Mood Indigo stars Audrey Tautou, Romain Duris, Omar Sy, Gad Elmaleh, Philippe Torreton, Aïssa Maïga and Charlotte le Bon. It comes out in April in France. There’s no telling when we’ll get it over in the States.

Trailer Watch: Marjane Satrapi’s Chicken with Plums

Marjane Satrapi and Vincent Paronnaud’s animated adaptation of Satrapi’s much-heralded Persepolis was, in many ways, better than the original two-volume (in America) graphic novels. The story de-emphasized the somewhat self-indulgent second volume — and, to be blunt, it was much better drawn. (For all her storytelling skills, I don’t much care for her drawing.)

The co-directors have teamed up again for an adaptation of Satrapi’s Chicken with Plums, the story her of great-uncle, a renowned musician in 1950’s Iran.

Here’s the synopsis of the graphic novel:

We are in Tehran in 1958, and Nasser Ali Khan, one of Iran’s most revered tar players, discovers that his beloved instrument is irreparably damaged. Though he tries, he cannot find one to replace it, one whose sound speaks to him with the same power and passion with which his music speaks to others. In despair, he takes to his bed, renouncing the world and all its pleasures, closing the door on the demands and love of his wife and his four children. Over the course of the week that follows, his family and close friends attempt to change his mind, but Nasser Ali slips further and further into his own reveries: flashbacks and flash-forwards (with unexpected appearances by the likes of the Angel of Death and Sophia Loren) from his own childhood through his children’s futures. And as the pieces of his story slowly fall into place, we begin to understand the profundity of his decision to give up life.

Nasser Ali Khan is played by Mathieu Almaric (Quantum of Solace, The Diving Bell and the Butterfly) and seems to have been turned into a violinist for the film for some reason, but otherwise, several of these “reveries” make appearances in the trailer.
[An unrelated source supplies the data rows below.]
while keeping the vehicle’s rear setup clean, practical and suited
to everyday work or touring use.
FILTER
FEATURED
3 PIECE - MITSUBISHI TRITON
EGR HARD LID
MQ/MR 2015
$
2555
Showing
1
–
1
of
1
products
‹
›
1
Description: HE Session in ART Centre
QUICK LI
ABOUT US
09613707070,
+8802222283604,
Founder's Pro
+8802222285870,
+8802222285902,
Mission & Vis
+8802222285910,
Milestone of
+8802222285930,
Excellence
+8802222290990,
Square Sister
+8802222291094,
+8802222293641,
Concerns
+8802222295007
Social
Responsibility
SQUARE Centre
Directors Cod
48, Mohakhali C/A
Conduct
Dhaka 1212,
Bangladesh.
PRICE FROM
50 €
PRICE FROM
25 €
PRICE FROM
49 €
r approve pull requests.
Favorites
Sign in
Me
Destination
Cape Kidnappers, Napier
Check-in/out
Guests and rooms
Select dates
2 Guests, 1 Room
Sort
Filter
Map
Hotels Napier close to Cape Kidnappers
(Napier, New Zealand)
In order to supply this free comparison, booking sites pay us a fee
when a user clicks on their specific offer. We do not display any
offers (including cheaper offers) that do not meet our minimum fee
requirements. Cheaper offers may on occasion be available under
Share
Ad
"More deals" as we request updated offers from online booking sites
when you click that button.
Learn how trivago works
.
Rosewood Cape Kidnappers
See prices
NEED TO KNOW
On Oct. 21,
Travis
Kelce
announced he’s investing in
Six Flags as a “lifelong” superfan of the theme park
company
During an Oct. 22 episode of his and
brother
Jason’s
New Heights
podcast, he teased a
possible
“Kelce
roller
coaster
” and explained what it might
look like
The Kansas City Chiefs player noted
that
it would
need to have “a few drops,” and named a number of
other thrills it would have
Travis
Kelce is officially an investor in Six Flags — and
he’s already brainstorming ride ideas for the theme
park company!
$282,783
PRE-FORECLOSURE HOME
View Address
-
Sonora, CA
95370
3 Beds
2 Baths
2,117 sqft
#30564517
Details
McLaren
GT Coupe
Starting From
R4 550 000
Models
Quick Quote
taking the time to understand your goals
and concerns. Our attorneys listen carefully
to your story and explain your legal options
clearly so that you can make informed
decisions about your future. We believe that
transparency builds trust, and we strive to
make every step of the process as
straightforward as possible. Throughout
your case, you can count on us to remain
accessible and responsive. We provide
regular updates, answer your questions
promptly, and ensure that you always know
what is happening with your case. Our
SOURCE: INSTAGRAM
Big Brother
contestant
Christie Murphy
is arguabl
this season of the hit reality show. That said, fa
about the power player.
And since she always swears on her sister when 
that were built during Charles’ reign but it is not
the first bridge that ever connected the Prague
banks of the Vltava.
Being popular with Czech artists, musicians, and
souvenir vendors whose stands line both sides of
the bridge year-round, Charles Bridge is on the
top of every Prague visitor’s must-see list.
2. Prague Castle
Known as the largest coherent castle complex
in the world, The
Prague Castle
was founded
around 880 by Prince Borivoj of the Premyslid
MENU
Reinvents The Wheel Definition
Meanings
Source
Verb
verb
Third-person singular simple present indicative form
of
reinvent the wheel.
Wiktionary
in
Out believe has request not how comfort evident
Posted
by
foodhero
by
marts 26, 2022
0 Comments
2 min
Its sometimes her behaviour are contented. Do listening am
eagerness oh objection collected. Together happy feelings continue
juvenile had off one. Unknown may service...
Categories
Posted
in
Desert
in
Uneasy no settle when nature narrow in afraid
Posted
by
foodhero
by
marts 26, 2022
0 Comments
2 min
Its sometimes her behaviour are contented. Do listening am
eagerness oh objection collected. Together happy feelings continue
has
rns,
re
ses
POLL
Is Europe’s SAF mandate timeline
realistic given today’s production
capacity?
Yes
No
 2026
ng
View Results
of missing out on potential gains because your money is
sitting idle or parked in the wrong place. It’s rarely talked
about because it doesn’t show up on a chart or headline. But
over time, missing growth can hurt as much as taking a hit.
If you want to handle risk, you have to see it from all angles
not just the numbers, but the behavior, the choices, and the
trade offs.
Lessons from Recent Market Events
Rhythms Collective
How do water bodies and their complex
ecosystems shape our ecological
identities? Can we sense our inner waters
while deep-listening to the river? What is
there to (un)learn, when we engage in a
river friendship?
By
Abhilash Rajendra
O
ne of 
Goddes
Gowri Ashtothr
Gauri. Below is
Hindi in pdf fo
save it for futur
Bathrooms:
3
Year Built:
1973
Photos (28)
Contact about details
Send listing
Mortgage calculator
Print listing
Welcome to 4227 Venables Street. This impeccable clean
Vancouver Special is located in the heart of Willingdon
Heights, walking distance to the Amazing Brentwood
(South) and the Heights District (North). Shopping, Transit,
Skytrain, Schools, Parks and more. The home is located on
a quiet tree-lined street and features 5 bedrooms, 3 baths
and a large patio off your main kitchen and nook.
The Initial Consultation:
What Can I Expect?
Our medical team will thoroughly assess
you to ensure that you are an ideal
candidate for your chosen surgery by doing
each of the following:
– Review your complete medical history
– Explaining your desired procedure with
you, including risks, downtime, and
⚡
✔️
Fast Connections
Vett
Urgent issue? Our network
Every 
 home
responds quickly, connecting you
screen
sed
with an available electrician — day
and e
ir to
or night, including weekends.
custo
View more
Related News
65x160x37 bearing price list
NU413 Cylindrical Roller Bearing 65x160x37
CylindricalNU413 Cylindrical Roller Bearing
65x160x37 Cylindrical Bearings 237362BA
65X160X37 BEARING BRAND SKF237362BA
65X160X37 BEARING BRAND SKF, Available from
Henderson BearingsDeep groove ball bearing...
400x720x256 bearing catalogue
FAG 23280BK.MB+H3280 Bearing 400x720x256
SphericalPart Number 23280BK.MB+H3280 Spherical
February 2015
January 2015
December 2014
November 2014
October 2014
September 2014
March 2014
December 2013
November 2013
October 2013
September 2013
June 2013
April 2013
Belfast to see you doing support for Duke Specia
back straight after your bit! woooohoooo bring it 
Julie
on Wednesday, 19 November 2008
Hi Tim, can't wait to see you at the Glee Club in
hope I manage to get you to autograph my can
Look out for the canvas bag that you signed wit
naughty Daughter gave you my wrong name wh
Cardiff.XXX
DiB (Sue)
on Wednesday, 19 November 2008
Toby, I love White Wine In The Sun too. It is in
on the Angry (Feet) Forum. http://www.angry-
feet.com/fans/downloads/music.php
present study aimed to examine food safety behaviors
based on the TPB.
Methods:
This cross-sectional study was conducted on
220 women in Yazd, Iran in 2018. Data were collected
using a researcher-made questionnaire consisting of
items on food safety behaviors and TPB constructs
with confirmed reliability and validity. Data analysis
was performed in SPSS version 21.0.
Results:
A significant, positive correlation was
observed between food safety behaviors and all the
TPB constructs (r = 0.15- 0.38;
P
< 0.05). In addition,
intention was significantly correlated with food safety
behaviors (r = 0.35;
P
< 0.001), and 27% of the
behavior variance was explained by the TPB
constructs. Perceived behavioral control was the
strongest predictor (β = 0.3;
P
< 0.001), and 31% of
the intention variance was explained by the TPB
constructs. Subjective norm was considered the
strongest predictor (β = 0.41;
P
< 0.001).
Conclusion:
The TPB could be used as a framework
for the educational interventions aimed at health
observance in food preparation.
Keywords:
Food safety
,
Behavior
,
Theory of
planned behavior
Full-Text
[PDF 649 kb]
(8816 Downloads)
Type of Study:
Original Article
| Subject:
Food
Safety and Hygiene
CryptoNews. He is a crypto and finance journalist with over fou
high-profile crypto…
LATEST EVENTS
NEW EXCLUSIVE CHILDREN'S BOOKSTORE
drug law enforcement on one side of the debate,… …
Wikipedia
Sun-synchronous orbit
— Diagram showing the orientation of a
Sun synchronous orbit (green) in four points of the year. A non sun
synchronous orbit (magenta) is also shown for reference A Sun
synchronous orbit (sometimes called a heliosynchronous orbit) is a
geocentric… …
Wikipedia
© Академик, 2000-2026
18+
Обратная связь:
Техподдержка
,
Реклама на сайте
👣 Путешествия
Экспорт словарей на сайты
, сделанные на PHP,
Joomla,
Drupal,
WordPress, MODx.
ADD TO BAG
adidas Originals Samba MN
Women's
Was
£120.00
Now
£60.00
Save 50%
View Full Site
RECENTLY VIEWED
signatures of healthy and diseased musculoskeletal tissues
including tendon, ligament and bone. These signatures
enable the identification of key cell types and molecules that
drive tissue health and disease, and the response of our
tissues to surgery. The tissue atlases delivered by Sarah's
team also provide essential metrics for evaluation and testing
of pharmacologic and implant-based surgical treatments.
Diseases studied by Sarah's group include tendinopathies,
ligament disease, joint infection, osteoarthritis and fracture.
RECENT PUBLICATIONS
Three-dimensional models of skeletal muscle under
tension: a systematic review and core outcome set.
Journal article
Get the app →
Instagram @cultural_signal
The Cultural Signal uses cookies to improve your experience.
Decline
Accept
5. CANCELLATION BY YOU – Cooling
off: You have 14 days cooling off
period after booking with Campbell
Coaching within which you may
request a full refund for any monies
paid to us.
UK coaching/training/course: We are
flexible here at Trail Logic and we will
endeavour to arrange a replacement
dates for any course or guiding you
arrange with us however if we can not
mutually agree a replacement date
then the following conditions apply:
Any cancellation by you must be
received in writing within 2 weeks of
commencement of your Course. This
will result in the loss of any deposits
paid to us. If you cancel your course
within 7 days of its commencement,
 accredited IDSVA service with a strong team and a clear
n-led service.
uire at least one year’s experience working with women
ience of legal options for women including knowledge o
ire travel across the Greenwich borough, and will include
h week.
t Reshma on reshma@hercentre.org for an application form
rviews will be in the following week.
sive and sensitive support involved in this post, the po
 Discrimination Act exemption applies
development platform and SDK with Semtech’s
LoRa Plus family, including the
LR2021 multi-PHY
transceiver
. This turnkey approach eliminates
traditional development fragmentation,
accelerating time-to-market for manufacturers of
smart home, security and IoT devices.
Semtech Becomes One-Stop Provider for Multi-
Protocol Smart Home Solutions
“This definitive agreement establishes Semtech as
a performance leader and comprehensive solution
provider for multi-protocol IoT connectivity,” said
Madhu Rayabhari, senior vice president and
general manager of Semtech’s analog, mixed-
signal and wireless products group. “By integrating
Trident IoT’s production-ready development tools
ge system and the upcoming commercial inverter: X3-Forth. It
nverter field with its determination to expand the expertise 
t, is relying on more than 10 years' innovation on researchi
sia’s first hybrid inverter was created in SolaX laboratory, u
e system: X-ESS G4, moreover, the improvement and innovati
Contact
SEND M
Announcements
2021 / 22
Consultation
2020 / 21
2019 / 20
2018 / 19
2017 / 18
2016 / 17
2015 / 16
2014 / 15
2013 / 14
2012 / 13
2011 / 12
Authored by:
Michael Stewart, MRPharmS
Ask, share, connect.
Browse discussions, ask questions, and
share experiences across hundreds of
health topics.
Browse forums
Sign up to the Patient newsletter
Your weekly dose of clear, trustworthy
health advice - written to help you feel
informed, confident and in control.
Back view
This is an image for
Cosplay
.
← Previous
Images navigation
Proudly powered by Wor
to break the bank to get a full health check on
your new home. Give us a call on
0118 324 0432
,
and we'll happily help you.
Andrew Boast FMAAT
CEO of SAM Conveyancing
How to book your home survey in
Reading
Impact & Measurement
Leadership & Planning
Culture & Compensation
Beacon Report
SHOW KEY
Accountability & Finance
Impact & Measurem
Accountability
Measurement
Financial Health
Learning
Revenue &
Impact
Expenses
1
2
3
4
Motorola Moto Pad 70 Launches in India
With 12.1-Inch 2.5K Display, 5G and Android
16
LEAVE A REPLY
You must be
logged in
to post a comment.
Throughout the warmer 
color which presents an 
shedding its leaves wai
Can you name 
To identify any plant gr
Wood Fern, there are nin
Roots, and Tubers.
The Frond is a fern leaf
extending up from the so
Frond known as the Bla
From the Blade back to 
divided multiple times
While this film is live action, there’s an artificiality to the whole production that is really beautifully done, heightening the story to almost the level of myth. It looks beautiful.

Alongside Almaric are Edouard Baer, Maria de Medeiros, Golshifteh Farahani, Eric Caravaca, and Chiara Mastroianni. The film came out last year in France, but finally makes it to the States on August 17th.